2.4. – Richiamato, infine, il pring.ipio secondo cui le scritture contabili rappresentano presunzioni semplici che non solo ammettono la prova contraria da parte dello stesso imprenditore che le ha redatte, ma possono essere liberamente valutabili dal Giudice di merito che, sulla base degli altri elementi probatori, può escluderne l’attendibilità (cfr.

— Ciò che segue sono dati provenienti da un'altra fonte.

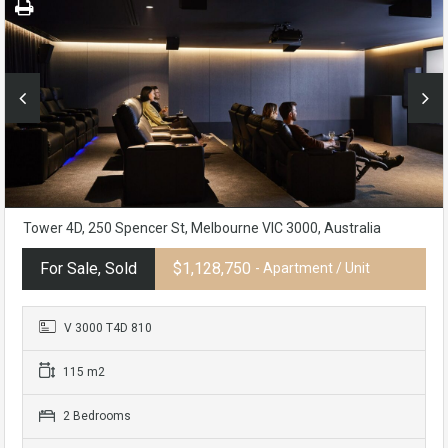
Tower 4D, 250 Spencer St, Melbourne VIC 3000, Australia
For Sale, Sold
$1,128,750
- Apartment / Unit
V 3000 T4D 810
115 m2
2 Bedrooms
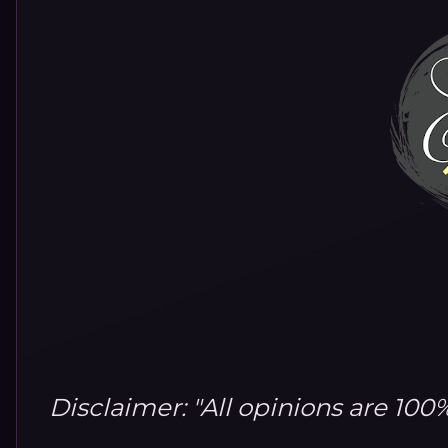
Disclaimer: "All opinions are 10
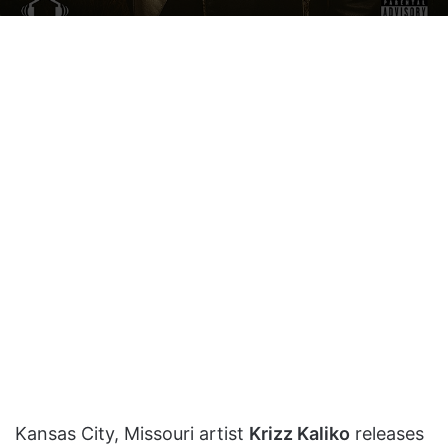
on
an
X
email
Kansas City, Missouri artist
Krizz Kaliko
releases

Cass. n. 6547 del 2013); va rilevato altresì che la ricorrente nei giudizi di merito non ha dimostrato (attraverso il deposito dei propri documenti contabili) la non veridicità delle scritture depositate dalla resistente, il cui contenuto doveva quindi ritenersi idoneo a provare il diritto di credito; correttamente gravando il giudice di appello sull’appellata/ricorrente l’onere di specifica contestazione sulla correttezza delle somme dovute, onere non soddisfatto nei precedenti gradi di giudizio.
3. – Il ricorso va pertanto rigettato. Le spese seguono la soccombenza e si liquidano come da dispositivo. Va emessa la dichiarazione D.P.R. n. 115 del 2002, ex art. 13, comma 1-quater.
PQM
La Corte rigetta il ricorso. Condanna la società ricorrente al pagamento in favore della ditta controricorrente delle spese del presente grado di giudizio, che liquida 41, cul,200,00 per rimborso spese vive, oltre al rimborso forfettario spese generali, in misura del 15%, ed accessori di legge. Ex D.P.R. n. 115 del 2002, art. 13, comma 1 quater sussistono i presupposti per il versamento, da parte del ricorrente, dell’ulteriore importo a titolo di contributo unificato pari a quello previsto per il ricorso principale, a norma dello stesso art. 13, comma 1-bis, se dovuto.
Così deciso in Roma, nella Camera di consiglio della seconda sezione civile, Corte Suprema di Cassazione, il 3 giugno 2021.